Panfactum LogoPanfactum
PillarsObservability

Observability

Overview

Observability focuses on the active collection, parsing, indexing of live system data for the purposes of providing system insights, alerting, and auditability. Six types of data are typically collected:

  • Metrics: Metrics provide point-in-time measures of various system properties that are aggregated into time-series data stores. The vast majority of services will expose metrics in the industry-standard Prometheus or OpenMetrics data format.

  • Traces: Also known as "distributed traces," traces records the paths taken by data as it propagates through a system. Traces are composed of "spans" which track how long various system component spent processing the data. Spans record a location identifier, a start time, an end time, and other optional metadata. Tracing provides two key capabilities:

    • the ability quickly identify issues that occur at the granularity of specific actions such as individual HTTP requests

    • aggregated span metrics that can expose problems with specific system components such as performance issues or elevated error rates

  • Logs: Logs are the human-readable information output from a system component. Logs can either be in plaintext or a structured format such as JSON for easier parsing. Most system components output logs to stdout / stderr or a specific log file. An observability platform will collect logs from each component, parse them (add additional structure and metadata), and store them in a data store optimized for text searching.

    Of the three types of data, logs allow for the most verbosity and flexibility; however, they are also the most expensive to manage and store. Often logs have an associated "log level" (e.g., info, warn, error, etc.) that can help automated systems identify which are the most important. In distributed systems, they can also contain trace and / or span IDs to correlate verbose logs with specific traces.

  • Errors: Application code can often generate unhandled errors. 1 Error tracking involves deploying a global wrapper that captures all unhandled errors in order to send them to a central monitoring platform. 2

    While an "error" has language-specific meaning, the vast majority of languages have the concept of an Error / Exception object that contains a stack trace. This stack trace can be used to pinpoint the exact line of code that caused the issue, often with the help of uploaded source maps. 3 Often the error tracking can also capture other helpful data about the local state of the system when the error was generated.

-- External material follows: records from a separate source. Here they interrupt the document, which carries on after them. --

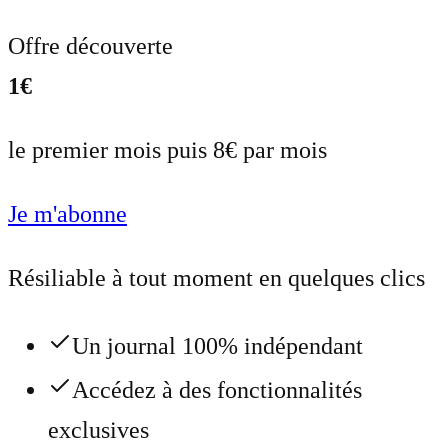
Offre découverte
1€
le premier mois puis 8€ par mois
Je m'abonne
Résiliable à tout moment en quelques clics
Un journal 100% indépendant
Accédez à des fonctionnalités
exclusives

  • Application Profiles: Many languages execute on a runtime (e.g., JVM, V8, etc.) that can provide performance data from the perspective of individual functions or methods. This includes granular information on memory and CPU statistics as well as language-specific information such as runtime locks. This can be deployed when trying to optimize performance-critical code paths often for the purposes of cost-savings. 4
  • Synthetic Tests: Synthetic tests are automated programs run against live systems for the purpose of collecting data in a controlled manner. These can be as simple as uptime tests such as repeatedly issuing an HTTP request against an endpoint to ensure it is online. These can also be complex end-to-end tests run against production a part of a continuous testing paradigm. This is explained further in our downtime visibility guide.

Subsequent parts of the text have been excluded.